Laura Donnelly in her article 'Less is more' (news focus, pages 12-13, 31 August) refers to a briefing from the Department of Health concerning the NHS plan's promised 1,000 graduate primary care mental health workers. The briefing says that the expectation is that the graduate psychologists will be in a strong position to apply for these posts.

Primary care counsellors have been providing 'brief therapy' for the past decade. We know that brief, therapeutic interventions must be provided by highly skilled practitioners who have a substantial training and life experience. Counsellors are trained in the therapeutic skills necessary to work with severely distressed people with a wide range of mental health problems.

If, as Matt Muijen states in the article, there are real bottlenecks for graduates who want to become clinical psychologists because there aren't enough supervisory places, how is it anticipated the supervisors will suddenly be available for this new workforce? Surely it cannot be planned that these graduates will work without supervision.
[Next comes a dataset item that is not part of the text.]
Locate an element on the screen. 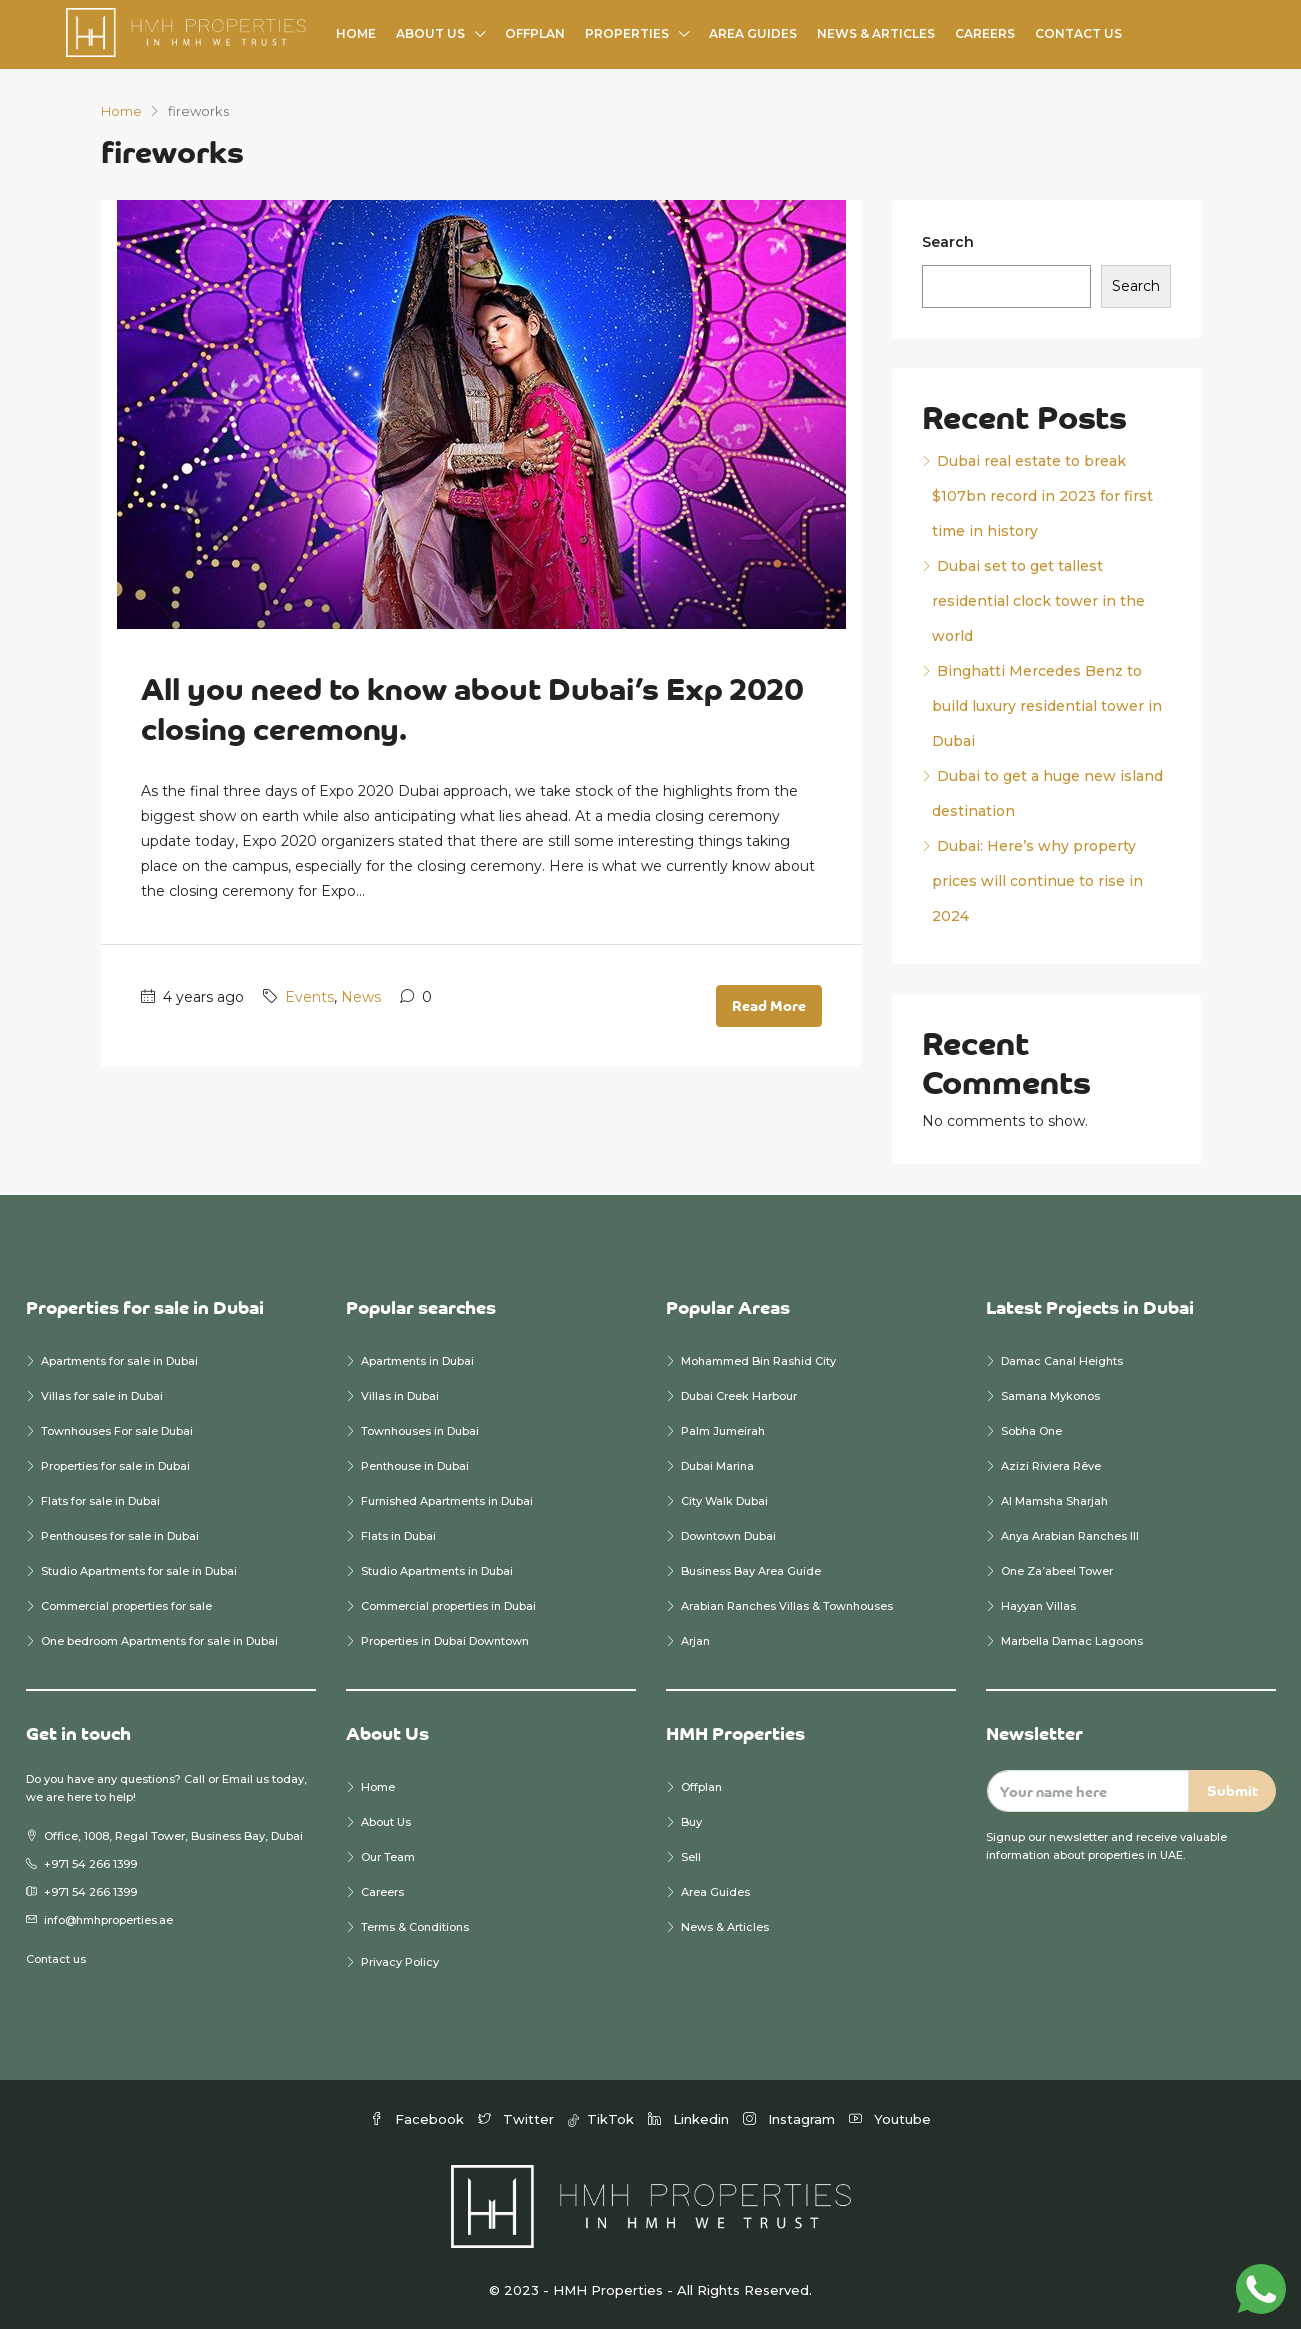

The DoH says training will run through day-release schemes, which could be supported by clinical psychology training programmes with extra resources. A much better use of scarce resources would be to increase the funding for primary care counsellors rather than introduce a new, inadequately trained workforce with no proper career structure into primary care.

We need more primary care counsellors and we need more clinical psychologists. We do not need graduate psychologists working as primary care counsellors without the appropriate training. From the information we currently have, we have to warn that patients will be put at risk if this plan comes to fruition.